What is needed is every line of the data that includes the word "dinero". Please copy each one.

__Input material__:

Content starts

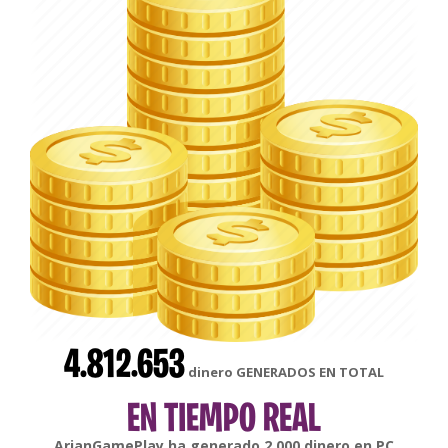
4.812.653
dinero GENERADOS EN TOTAL
EN TIEMPO REAL
gonsabella
ha generado
6.000
dinero en
Android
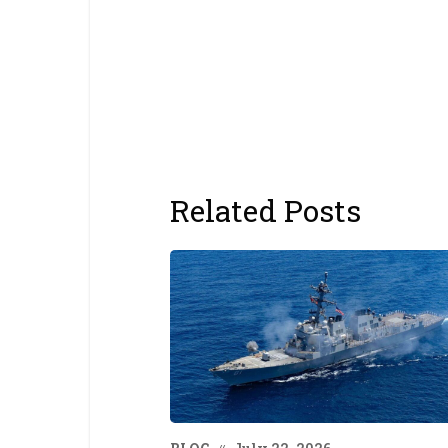
Related Posts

Content ends

__Result of the exercise__:
dinero GENERADOS EN TOTAL
dinero en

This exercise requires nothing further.